For the word "automatically", return each line of the data in which it occurs.

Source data
- - -

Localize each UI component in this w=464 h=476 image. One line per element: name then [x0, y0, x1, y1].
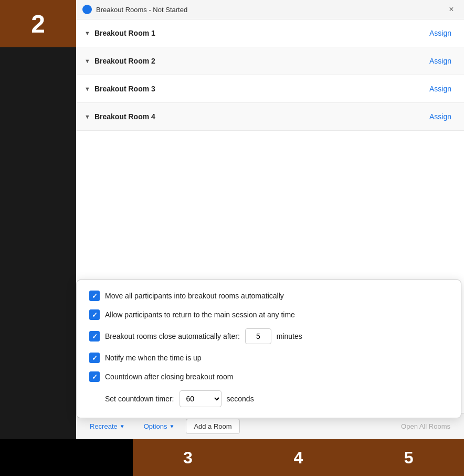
bottom-badges: 3 4 5 [0, 439, 464, 476]
options-panel: Move all participants into breakout room… [76, 280, 461, 418]
countdown-suffix: seconds [227, 395, 254, 403]
room-item-4: ▼ Breakout Room 4 Assign [76, 103, 464, 131]
checkbox-close-auto[interactable] [89, 331, 100, 342]
option-set-countdown: Set countdown timer: 30 60 90 120 second… [89, 390, 448, 407]
badge-3: 3 [133, 439, 243, 476]
option-countdown: Countdown after closing breakout room [89, 371, 448, 382]
close-auto-label: Breakout rooms close automatically after… [105, 332, 240, 340]
countdown-select[interactable]: 30 60 90 120 [180, 390, 222, 407]
move-auto-label: Move all participants into breakout room… [105, 292, 284, 300]
minutes-input[interactable] [245, 328, 271, 344]
chevron-icon-2[interactable]: ▼ [85, 58, 90, 64]
badge-2: 2 [0, 0, 76, 47]
badge-empty [0, 439, 133, 476]
room-name-2: Breakout Room 2 [94, 57, 425, 65]
chevron-icon-1[interactable]: ▼ [85, 30, 90, 36]
minutes-suffix: minutes [277, 332, 302, 340]
badge-5: 5 [354, 439, 464, 476]
room-name-3: Breakout Room 3 [94, 85, 425, 93]
room-item-1: ▼ Breakout Room 1 Assign [76, 19, 464, 47]
option-move-auto: Move all participants into breakout room… [89, 291, 448, 301]
room-item-2: ▼ Breakout Room 2 Assign [76, 47, 464, 75]
window-title: Breakout Rooms - Not Started [96, 6, 445, 14]
badge-4: 4 [243, 439, 353, 476]
option-return: Allow participants to return to the main… [89, 309, 448, 320]
close-button[interactable]: × [445, 3, 458, 16]
options-button[interactable]: Options ▼ [136, 419, 182, 433]
assign-button-1[interactable]: Assign [425, 27, 456, 39]
countdown-label: Countdown after closing breakout room [105, 372, 233, 381]
checkbox-move-auto[interactable] [89, 291, 100, 301]
open-all-rooms-button[interactable]: Open All Rooms [394, 419, 458, 433]
checkbox-notify[interactable] [89, 353, 100, 363]
recreate-button[interactable]: Recreate ▼ [82, 419, 132, 433]
app-icon [82, 5, 92, 14]
chevron-icon-3[interactable]: ▼ [85, 86, 90, 92]
room-item-3: ▼ Breakout Room 3 Assign [76, 75, 464, 103]
add-room-button[interactable]: Add a Room [186, 419, 239, 434]
room-name-4: Breakout Room 4 [94, 112, 425, 121]
notify-label: Notify me when the time is up [105, 354, 202, 362]
return-label: Allow participants to return to the main… [105, 311, 295, 319]
option-close-auto: Breakout rooms close automatically after… [89, 328, 448, 344]
chevron-icon-4[interactable]: ▼ [85, 113, 90, 120]
checkbox-countdown[interactable] [89, 371, 100, 382]
recreate-chevron-icon: ▼ [120, 423, 125, 429]
option-notify: Notify me when the time is up [89, 353, 448, 363]
options-chevron-icon: ▼ [169, 423, 174, 429]
assign-button-3[interactable]: Assign [425, 82, 456, 95]
assign-button-4[interactable]: Assign [425, 110, 456, 123]
checkbox-return[interactable] [89, 309, 100, 320]
titlebar: Breakout Rooms - Not Started × [76, 0, 464, 19]
set-countdown-label: Set countdown timer: [105, 395, 174, 403]
room-name-1: Breakout Room 1 [94, 29, 425, 37]
assign-button-2[interactable]: Assign [425, 55, 456, 67]
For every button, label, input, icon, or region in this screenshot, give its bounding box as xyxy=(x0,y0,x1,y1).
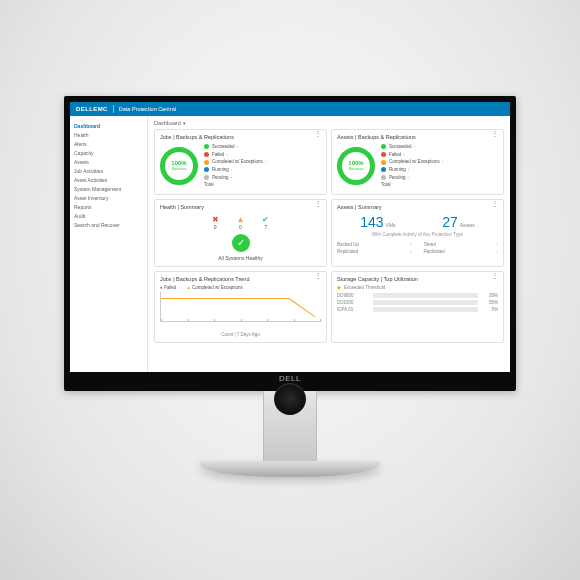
legend-item: Succeeded- xyxy=(204,143,266,151)
breadcrumb[interactable]: Dashboard▾ xyxy=(154,120,504,126)
card-trend: ⋮ Jobs | Backups & Replications Trend ● … xyxy=(154,271,327,343)
vm-count: 143 xyxy=(360,214,383,230)
storage-chart: DD980028%DD630055%IDPA 015% xyxy=(337,293,498,312)
sidebar-item-job-activities[interactable]: Job Activities xyxy=(74,166,143,175)
more-icon[interactable]: ⋮ xyxy=(314,202,323,206)
legend-item: Pending- xyxy=(381,174,443,182)
more-icon[interactable]: ⋮ xyxy=(491,202,500,206)
x-axis-label: Count | 7 Days Ago xyxy=(160,332,321,337)
monitor: DELLEMC Data Protection Central Dashboar… xyxy=(64,96,516,477)
warning-icon: ◆ xyxy=(337,285,341,290)
sidebar-item-asset-inventory[interactable]: Asset Inventory xyxy=(74,193,143,202)
legend-item: Failed- xyxy=(204,151,266,159)
card-assets-summary: ⋮ Assets | Summary 143VMs 27Assets With … xyxy=(331,199,504,267)
app-screen: DELLEMC Data Protection Central Dashboar… xyxy=(70,102,510,372)
asset-count: 27 xyxy=(442,214,458,230)
more-icon[interactable]: ⋮ xyxy=(314,132,323,136)
topbar-divider xyxy=(113,105,114,113)
health-icons: ✖0▲0✔7 xyxy=(160,215,321,230)
product-name: Data Protection Central xyxy=(119,106,176,112)
card-title: Assets | Backups & Replications xyxy=(337,134,498,140)
storage-row: DD630055% xyxy=(337,300,498,305)
sidebar: DashboardHealthAlertsCapacityAssetsJob A… xyxy=(70,116,148,372)
sidebar-item-search-and-recover[interactable]: Search and Recover xyxy=(74,220,143,229)
health-state: ✔7 xyxy=(262,215,269,230)
card-health-summary: ⋮ Health | Summary ✖0▲0✔7 ✓ All Systems … xyxy=(154,199,327,267)
legend-item: Total xyxy=(204,181,266,189)
sidebar-item-capacity[interactable]: Capacity xyxy=(74,148,143,157)
card-title: Jobs | Backups & Replications Trend xyxy=(160,276,321,282)
success-donut: 100% Success xyxy=(337,147,375,185)
legend-item: Completed w/ Exceptions- xyxy=(204,158,266,166)
monitor-stand xyxy=(263,391,317,461)
topbar: DELLEMC Data Protection Central xyxy=(70,102,510,116)
breadcrumb-label: Dashboard xyxy=(154,120,181,126)
legend: Succeeded-Failed-Completed w/ Exceptions… xyxy=(204,143,266,189)
card-title: Storage Capacity | Top Utilization xyxy=(337,276,498,282)
monitor-base xyxy=(200,461,380,477)
sidebar-item-audit[interactable]: Audit xyxy=(74,211,143,220)
sidebar-item-dashboard[interactable]: Dashboard xyxy=(74,121,143,130)
dell-logo: DELL xyxy=(70,374,510,383)
check-icon: ✓ xyxy=(232,234,250,252)
assets-subtext: With Complete Activity of Any Protection… xyxy=(337,232,498,237)
main-content: Dashboard▾ ⋮ Jobs | Backups & Replicatio… xyxy=(148,116,510,372)
more-icon[interactable]: ⋮ xyxy=(314,274,323,278)
sidebar-item-system-management[interactable]: System Management xyxy=(74,184,143,193)
sidebar-item-health[interactable]: Health xyxy=(74,130,143,139)
health-state: ✖0 xyxy=(212,215,219,230)
card-storage-capacity: ⋮ Storage Capacity | Top Utilization ◆Ex… xyxy=(331,271,504,343)
storage-row: IDPA 015% xyxy=(337,307,498,312)
bezel: DELLEMC Data Protection Central Dashboar… xyxy=(64,96,516,391)
sidebar-item-asset-activities[interactable]: Asset Activities xyxy=(74,175,143,184)
health-message: All Systems Healthy xyxy=(160,255,321,261)
success-donut: 100% Success xyxy=(160,147,198,185)
legend-item: Running- xyxy=(204,166,266,174)
brand-logo: DELLEMC xyxy=(76,106,108,112)
sidebar-item-alerts[interactable]: Alerts xyxy=(74,139,143,148)
sidebar-item-reports[interactable]: Reports xyxy=(74,202,143,211)
card-title: Jobs | Backups & Replications xyxy=(160,134,321,140)
card-title: Health | Summary xyxy=(160,204,321,210)
card-assets-backups: ⋮ Assets | Backups & Replications 100% S… xyxy=(331,129,504,195)
sidebar-item-assets[interactable]: Assets xyxy=(74,157,143,166)
storage-row: DD980028% xyxy=(337,293,498,298)
legend-item: Total xyxy=(381,181,443,189)
health-state: ▲0 xyxy=(237,215,245,230)
legend-item: Completed w/ Exceptions- xyxy=(381,158,443,166)
chevron-down-icon: ▾ xyxy=(181,120,186,126)
legend-item: Failed- xyxy=(381,151,443,159)
legend-item: Running- xyxy=(381,166,443,174)
more-icon[interactable]: ⋮ xyxy=(491,274,500,278)
legend-item: Succeeded- xyxy=(381,143,443,151)
more-icon[interactable]: ⋮ xyxy=(491,132,500,136)
legend: Succeeded-Failed-Completed w/ Exceptions… xyxy=(381,143,443,189)
legend: ● Failed▲ Completed w/ Exceptions xyxy=(160,285,321,290)
card-jobs-backups: ⋮ Jobs | Backups & Replications 100% Suc… xyxy=(154,129,327,195)
trend-chart xyxy=(160,292,321,322)
legend-item: Pending- xyxy=(204,174,266,182)
card-title: Assets | Summary xyxy=(337,204,498,210)
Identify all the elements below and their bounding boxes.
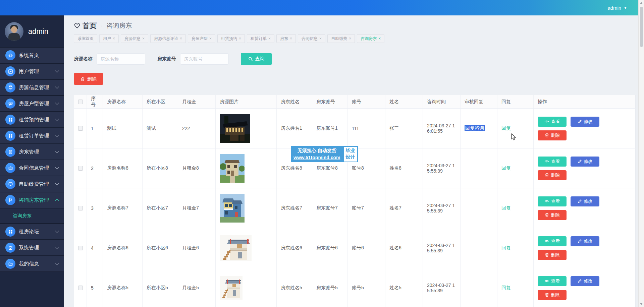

- - -

RESULT
close-auto-label: Breakout rooms close automatically after… [105, 332, 240, 340]
option-close-auto: Breakout rooms close automatically after… [89, 328, 448, 344]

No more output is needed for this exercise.